Si comincia — ma sull’opportunità di procedere a una modifica dell’articol 1 le opinioni erano discordanti — da definire la Regione come «costituita dalle Province autonome di Trento e Bolzano». Si cita l’ancoraggio internazionale dell’autonomia e si aggiunge che «la Regione ha per capoluoghi le città di Trento e Bolzano». Oggi il capoluogo è Trento. Tra le poche e scarne competenze «esclusive» che resterebbero alla Regione non compaiono più gli enti locali, i Comuni, e si aggiunge il personale amministrativo della giustizia. I trentini hanno formulato una versione alternativa che manterrebbe in Regione almeno «i principi fondamentali in materia di enti locali». Su questo gli altoatesini sono stati netti: «C’è il veto di Kompatscher». La Regione diventerebbe in compenso «ente consultivo e di raccordo in tutte le materie di comune interesse tra le Province autonome. Le materie di comune interesse sono individuate d’intesa tra le Province». Una versione alternativa recita: «La Regione promuove la cooperazione istituzionale tra le Province autonome» lasciando ai consigli provinciali l’approvazione delle disposizioni normative. Gli altoatesini farebbero a meno di entrambe le formulazioni.
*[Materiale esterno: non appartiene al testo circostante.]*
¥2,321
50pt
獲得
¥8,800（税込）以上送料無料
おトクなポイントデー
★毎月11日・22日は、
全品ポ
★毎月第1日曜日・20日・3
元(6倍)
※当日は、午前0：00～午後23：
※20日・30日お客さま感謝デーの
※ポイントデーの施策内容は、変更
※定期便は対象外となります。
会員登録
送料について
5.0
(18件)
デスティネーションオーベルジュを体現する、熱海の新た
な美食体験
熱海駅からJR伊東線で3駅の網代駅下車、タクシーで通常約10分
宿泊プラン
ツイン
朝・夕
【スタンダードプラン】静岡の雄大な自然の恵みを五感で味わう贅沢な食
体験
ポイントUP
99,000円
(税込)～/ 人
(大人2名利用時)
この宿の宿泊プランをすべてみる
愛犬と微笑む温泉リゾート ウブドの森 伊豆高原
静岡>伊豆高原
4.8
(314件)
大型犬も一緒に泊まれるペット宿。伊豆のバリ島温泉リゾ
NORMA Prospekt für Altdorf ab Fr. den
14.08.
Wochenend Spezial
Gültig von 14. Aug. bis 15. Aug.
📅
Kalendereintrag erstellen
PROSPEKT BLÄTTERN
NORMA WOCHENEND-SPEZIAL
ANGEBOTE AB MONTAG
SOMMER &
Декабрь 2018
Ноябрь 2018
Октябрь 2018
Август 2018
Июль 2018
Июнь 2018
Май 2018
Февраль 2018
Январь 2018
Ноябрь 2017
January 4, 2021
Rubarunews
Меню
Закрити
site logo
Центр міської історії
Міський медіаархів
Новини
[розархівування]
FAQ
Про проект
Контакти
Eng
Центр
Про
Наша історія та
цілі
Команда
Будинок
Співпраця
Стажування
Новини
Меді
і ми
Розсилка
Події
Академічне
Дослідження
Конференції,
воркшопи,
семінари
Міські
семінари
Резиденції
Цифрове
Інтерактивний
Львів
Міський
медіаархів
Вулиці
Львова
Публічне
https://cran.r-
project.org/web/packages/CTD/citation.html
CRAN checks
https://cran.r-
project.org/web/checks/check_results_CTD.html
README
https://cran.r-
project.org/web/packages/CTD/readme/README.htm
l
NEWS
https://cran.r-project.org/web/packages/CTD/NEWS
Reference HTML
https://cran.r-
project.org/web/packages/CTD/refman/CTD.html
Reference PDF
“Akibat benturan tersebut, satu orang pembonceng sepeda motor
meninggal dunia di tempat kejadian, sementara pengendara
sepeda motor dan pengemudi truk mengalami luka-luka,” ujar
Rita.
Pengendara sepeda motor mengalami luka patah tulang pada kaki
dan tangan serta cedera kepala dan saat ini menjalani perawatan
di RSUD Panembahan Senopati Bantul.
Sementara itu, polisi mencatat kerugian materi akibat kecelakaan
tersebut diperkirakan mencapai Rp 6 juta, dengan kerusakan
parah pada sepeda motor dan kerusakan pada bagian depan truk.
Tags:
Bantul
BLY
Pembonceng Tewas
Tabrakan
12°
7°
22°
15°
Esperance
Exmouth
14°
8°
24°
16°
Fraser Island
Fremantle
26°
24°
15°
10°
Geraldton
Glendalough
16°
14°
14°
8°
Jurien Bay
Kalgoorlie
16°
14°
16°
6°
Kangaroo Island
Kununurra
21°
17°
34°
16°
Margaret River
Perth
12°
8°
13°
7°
Infine, ma non certo per importanza, la modifica dell’articolo 8 dello Statuto, quello che definisce le competenze esclusive delle Province. Qui Trento e Bolzano cercheranno di fare cappotto, seppure con scarse chance di successo. Le competenze che le due Province cercheranno di consolidare come esclusive (autonome eccezion fatta per Costituzione, ordinamento europeo e obblighi internazionali) sono 43. Praticamente, la somma di quelle di oggi, più tutte quelle «concorrenti», più qualche nuovo innesto. Per capirne il peso, si va dalle concessioni all’energia, dalle grandi infrastrutture alla sanità, dal commercio alla protezione civile. In questo ambito, i grossi interrogativi sono almeno due. Il primo: come faranno Trento e Bolzano a convincere il governo che, mentre le altre Regioni conteranno sempre meno, le due Province autonome diventeranno di fatto Comunità autonome? Il secondo: ammesso e non concesso che l’operazione riesca, senza garanzie di tipo finanziario, Trento e Bolzano potranno sostenere tanta autonomia?